Balance and connection between the interior and exterior domains is the key. All mental/emotional ‘interiors’ have sensory, communicable ‘exteriors’ and furthermore interiors and the exteriors affect and shape each other – and that means that we have to be conscious and responsible around that process. We can’t stop our deeds affecting our hearts and minds and that of others. We can’t prevent our attitudes, affirmations and inclinations from affecting the world. If we hold to a mind-set that transfers wish-fulfilment and authority to an exterior form, then belief in that is what happens, along with blind (or enforced) devotion. If on the other hand we negate the value of exterior forms, then suppression, iconoclasm and a society shorn of depth-values is what happens. Either that, or we must look for satisfaction through the senses or the intellect. But if, in that case, we hold to a mind-set that ascribes truth to our rational processes, then individual arrogance and the dismissal of social life is what happens: the great disbelievers can’t live in or engender a corporate transmission. The responsibility as always rests with bringing the interior and the exterior into harmony: individually we have to practise mutual respect, inquiry and individual humility; as a collective we need to keep referring to and working with each other. 

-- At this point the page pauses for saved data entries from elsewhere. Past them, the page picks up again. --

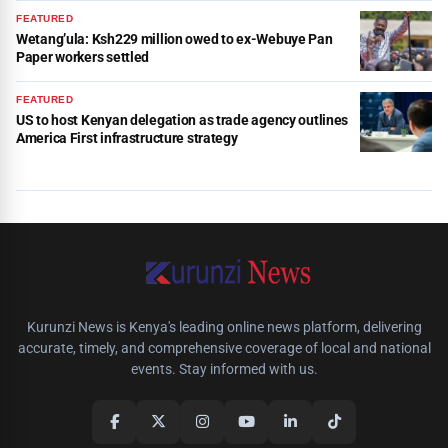
FEATURED
Wetang’ula: Ksh229 million owed to ex-Webuye Pan
Paper workers settled
FEATURED
US to host Kenyan delegation as trade agency outlines
America First infrastructure strategy
Kurunzi News is Kenya's leading online news platform, delivering
accurate, timely, and comprehensive coverage of local and national
events. Stay informed with us.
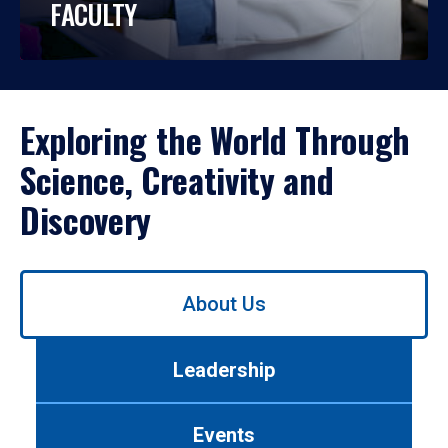
FACULTY
Exploring the World Through
Science, Creativity and
Discovery
Use
About Us
left/right
arrows
to
Leadership
navigate
between
tabs.
Events
Use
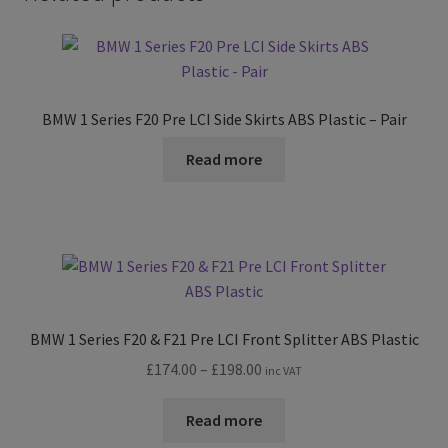
BMW 1 Series F20 Pre LCI Side Skirts ABS Plastic – Pair
Read more
BMW 1 Series F20 & F21 Pre LCI Front Splitter ABS Plastic
Price
£
174.00
–
£
198.00
inc VAT
range:
£174.00
Read more
through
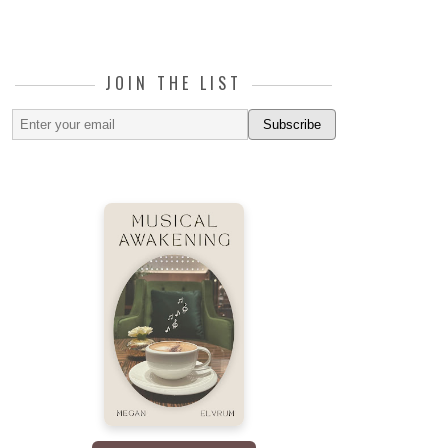
JOIN THE LIST
Subscribe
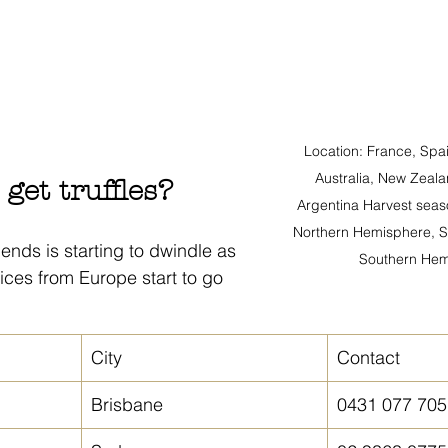
Location: France, Spain
Australia, New Zeala
get truffles?
Argentina Harvest seas
Northern Hemisphere, 
riends is starting to dwindle as 
Southern Hem
ces from Europe start to go 
City
Contact
Brisbane
0431 077 705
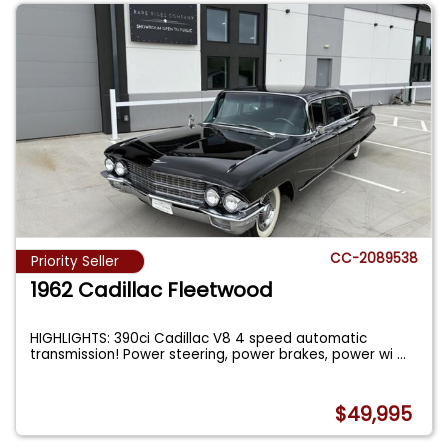
CC-2089538
Priority Seller
1962 Cadillac Fleetwood
HIGHLIGHTS: 390ci Cadillac V8 4 speed automatic
transmission! Power steering, power brakes, power wi
...
$49,995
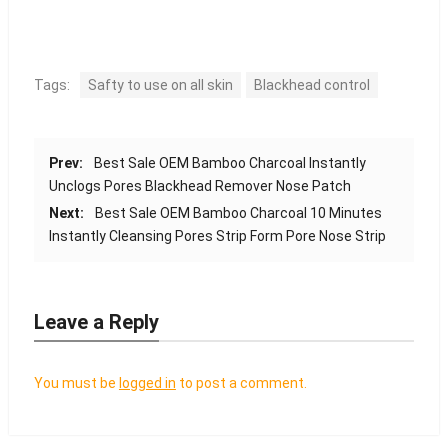
Tags:
Safty to use on all skin
Blackhead control
Prev:
Best Sale OEM Bamboo Charcoal Instantly
Unclogs Pores Blackhead Remover Nose Patch
Next:
Best Sale OEM Bamboo Charcoal 10 Minutes
Instantly Cleansing Pores Strip Form Pore Nose Strip
Leave a Reply
You must be
logged in
to post a comment.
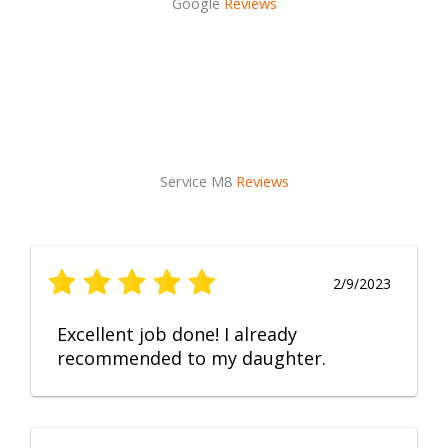
Google
Reviews
Service M8
Reviews
2/9/2023
Excellent job done! I already
recommended to my daughter.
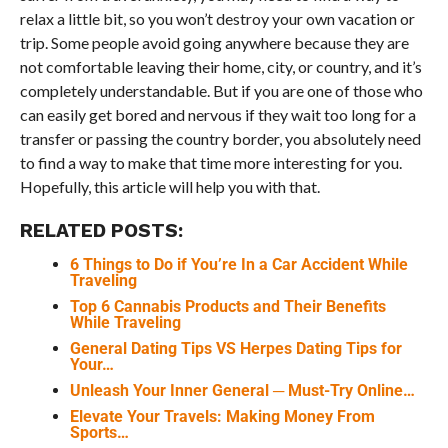
relax a little bit, so you won’t destroy your own vacation or
trip. Some people avoid going anywhere because they are
not comfortable leaving their home, city, or country, and it’s
completely understandable. But if you are one of those who
can easily get bored and nervous if they wait too long for a
transfer or passing the country border, you absolutely need
to find a way to make that time more interesting for you.
Hopefully, this article will help you with that.
RELATED POSTS:
6 Things to Do if You’re In a Car Accident While
Traveling
Top 6 Cannabis Products and Their Benefits
While Traveling
General Dating Tips VS Herpes Dating Tips for
Your…
Unleash Your Inner General ─ Must-Try Online…
Elevate Your Travels: Making Money From
Sports…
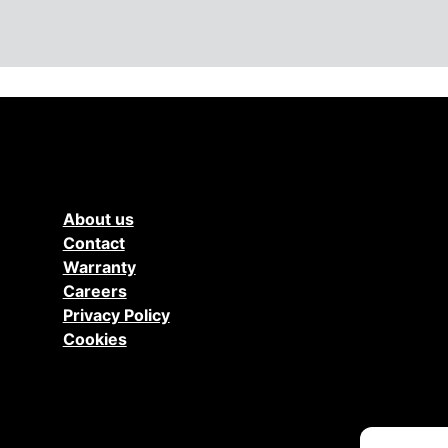
About us
Contact
Warranty
Careers
Privacy Policy
Cookies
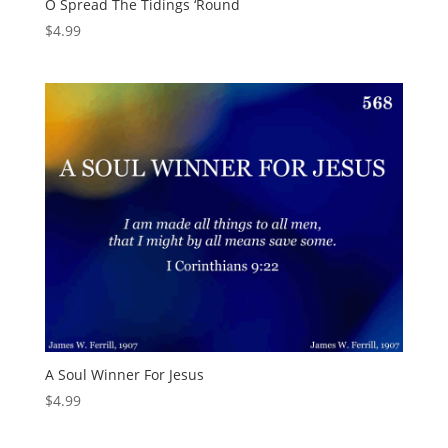
O Spread The Tidings ‘Round
$
4.99
A Soul Winner For Jesus
$
4.99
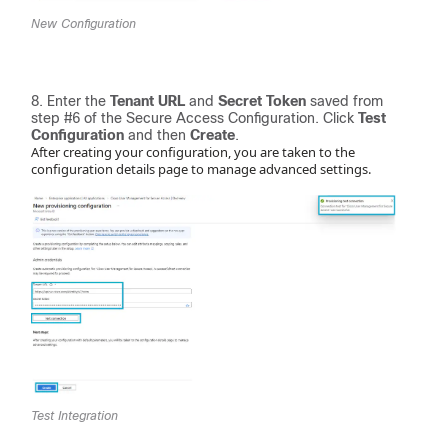
New Configuration
Enter the
Tenant URL
and
Secret Token
saved from
step #6 of the Secure Access Configuration. Click
Test
Configuration
and then
Create
.
After creating your configuration, you are taken to the
configuration details page to manage advanced settings.
Test Integration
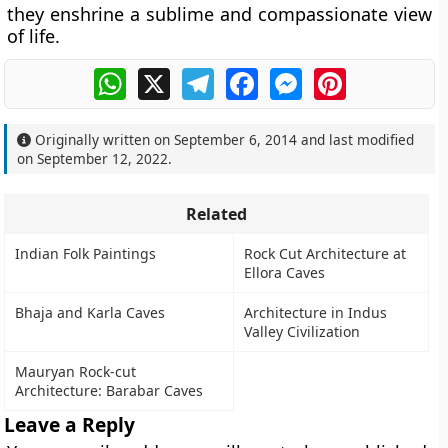
they enshrine a sublime and compassionate view
of life.
WhatsApp
X
Telegram
Facebook
Messenger
Pinterest
Originally written on
September 6, 2014
and last modified
on
September 12, 2022
.
Related
Indian Folk Paintings
Rock Cut Architecture at
Ellora Caves
Bhaja and Karla Caves
Architecture in Indus
Valley Civilization
Mauryan Rock-cut
Architecture: Barabar Caves
Leave a Reply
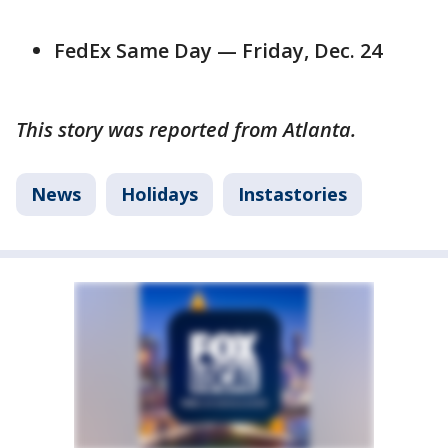
FedEx Same Day — Friday, Dec. 24
This story was reported from Atlanta.
News
Holidays
Instastories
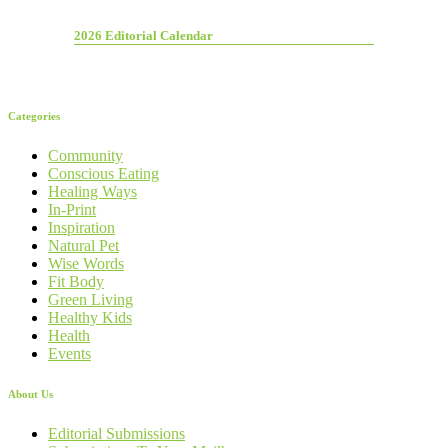
2026 Editorial Calendar
Categories
Community
Conscious Eating
Healing Ways
In-Print
Inspiration
Natural Pet
Wise Words
Fit Body
Green Living
Healthy Kids
Health
Events
About Us
Editorial Submissions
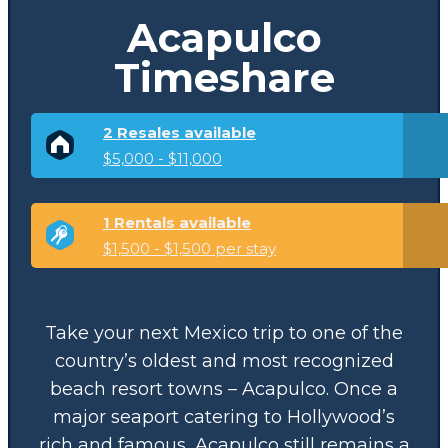
Acapulco
Timeshare
2 Resales available
$5,000 - $11,000
1 Rentals available
$1,500 - $1,500 per stay
Take your next Mexico trip to one of the
country’s oldest and most recognized
beach resort towns – Acapulco. Once a
major seaport catering to Hollywood’s
rich and famous, Acapulco still remains a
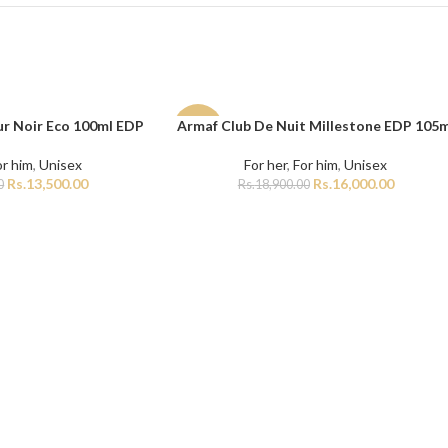
r Noir Eco 100ml EDP
Armaf Club De Nuit Millestone EDP 105m
ADD TO CART
-15%
or him
,
Unisex
For her
,
For him
,
Unisex
Rs.
13,500.00
Rs.
16,000.00
0
Rs.
18,900.00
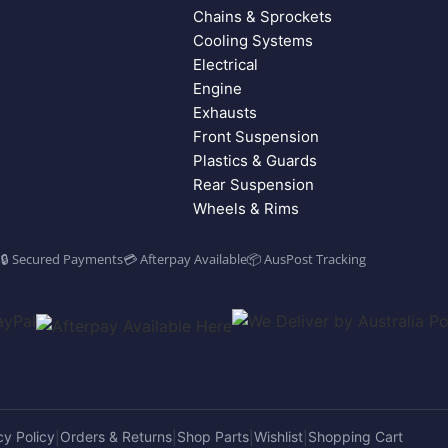
Chains & Sprockets
Cooling Systems
Electrical
Engine
Exhausts
Front Suspension
Plastics & Guards
Rear Suspension
Wheels & Rims
🔒 Secured Payments
💳 Afterpay Available
📦 AusPost Tracking
cy Policy
Orders & Returns
Shop Parts
Wishlist
Shopping Cart
|
|
|
|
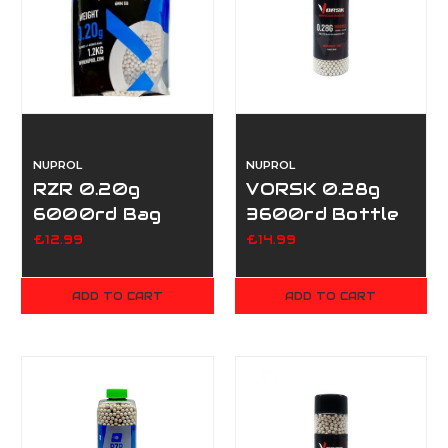
NUPROL
NUPROL
RZR 0.20g
VORSK 0.28g
6000rd Bag
3600rd Bottle
£12.99
£14.99
ADD TO CART
ADD TO CART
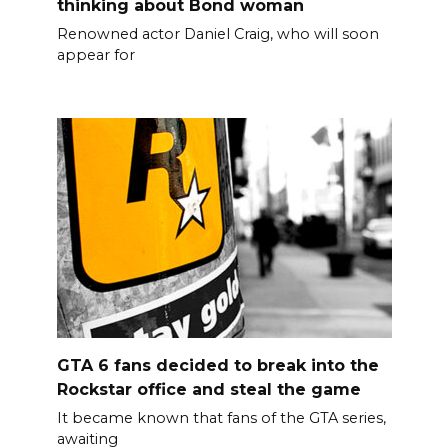
thinking about Bond woman
Renowned actor Daniel Craig, who will soon
appear for
GTA 6 fans decided to break into the
Rockstar office and steal the game
It became known that fans of the GTA series,
awaiting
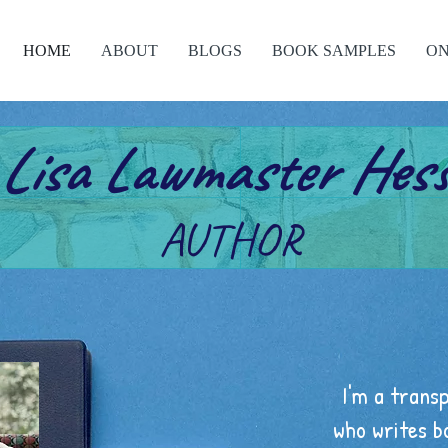
HOME
ABOUT
BLOGS
BOOK SAMPLES
ON
Lisa Lawmaster Hes
AUTHOR
I'm a trans
who writes b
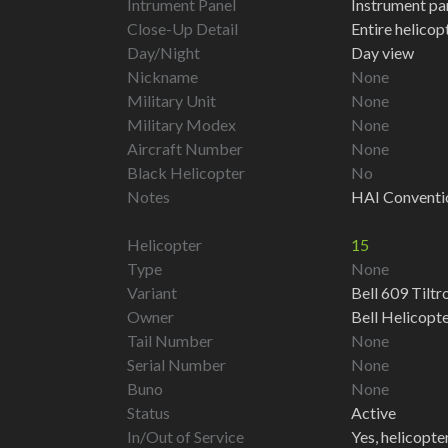
Intrument Panel
Instrument pa
Close-Up Detail
Entire helico
Day/Night
Day view
Nickname
None
Military Unit
None
Military Modex
None
Aircraft Number
None
Black Helicopter
No
Notes
HAI Conventi
Helicopter
15
Type
None
Variant
Bell 609 Tiltr
Owner
Bell Helicopt
Tail Number
None
Serial Number
None
Buno
None
Status
Active
In/Out of Service
Yes, helicopter 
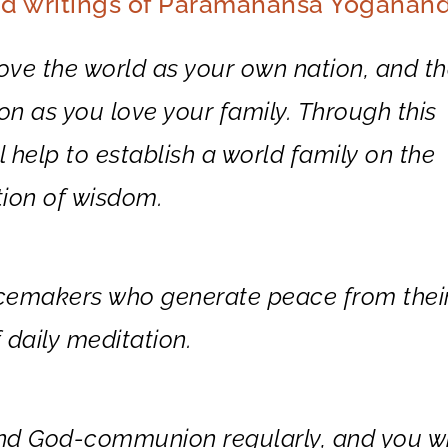
nd writings of Paramahansa Yogananda
love the world as your own nation, and th
ion as you love your family. Through this
 help to establish a world family on the
tion of wisdom.
acemakers who generate peace from thei
 daily meditation.
nd God-communion regularly, and you wi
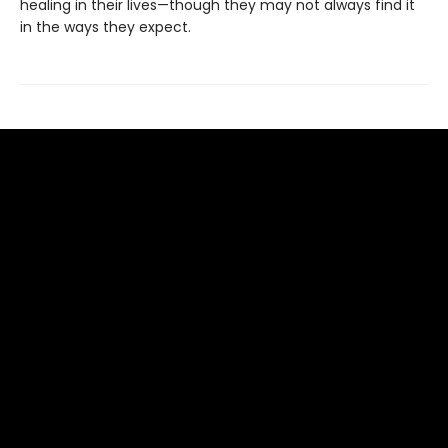
healing in their lives—though they may not always find it
in the ways they expect.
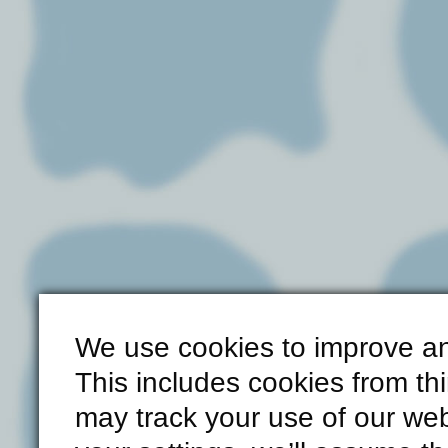
We use cookies to improve an
This includes cookies from th
may track your use of our web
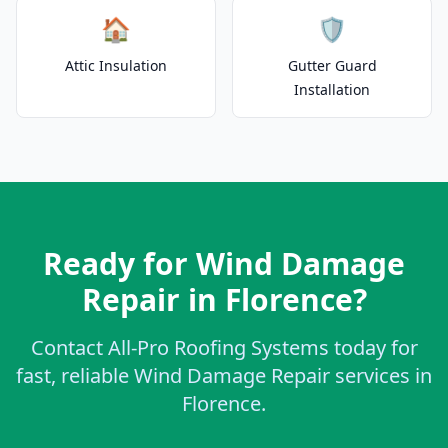
🏠
🛡️
Attic Insulation
Gutter Guard
Installation
Ready for Wind Damage
Repair in Florence?
Contact All-Pro Roofing Systems today for
fast, reliable Wind Damage Repair services in
Florence.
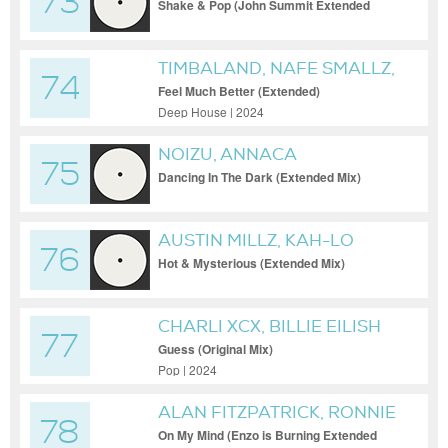
73
PHILLIPS
Shake & Pop (John Summit Extended
Remix)
TIMBALAND, NAFE SMALLZ,
74
MAX DEAN
Feel Much Better (Extended)
Deep House | 2024
NOIZU, ANNACA
75
Dancing In The Dark (Extended Mix)
AUSTIN MILLZ, KAH-LO
76
Hot & Mysterious (Extended Mix)
CHARLI XCX, BILLIE EILISH
77
Guess (Original Mix)
Pop | 2024
ALAN FITZPATRICK, RONNIE
78
SPITERI
On My Mind (Enzo is Burning Extended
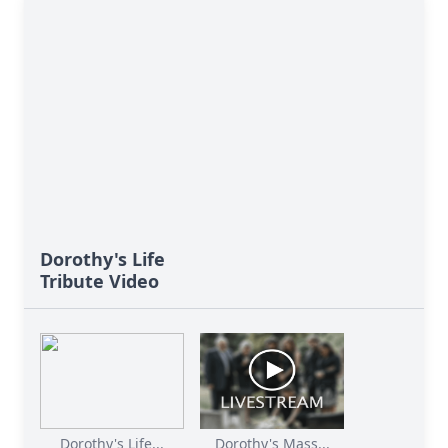
Dorothy's Life
Tribute Video
Dorothy's Life...
Dorothy's Mass...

Fortunately extreme positions don’t last long: one of the great disbelievers, Krishnamurti, was also a mystic, and a loving (and flawed) man who encouraged education as his corporate legacy. Maoism has been quietly replaced by secular materialism or spiritual observance – and life goes on as before. Protestants, Catholics, Buddhist and others get together to discuss ‘God as a verb’, the role of transcendence in the material world, or of spiritual community in an age of fragmentation.  With time, common sense surfaces and asks for both deep inquiry and collective action: does this attitude, speech or action lead to suffering, or not? If I affirm this set of words as the only truth, does this lead to conflict, or to the welfare of myself and others – or not? Because if the interior and the exterior don't meet at a place of value, society breaks down under the pressure of anxiety, loneliness, competition and alienation.  Our undefinable but shared religion therefore has to be the understanding and removal of suffering and stress, its teaching, affirmation and avowal, on any level, in any scenario. 





[1] Please see ‘In the Buddha’s Words’ by Bhikkhu Bodhi, Wisdom Publications 2005 for details.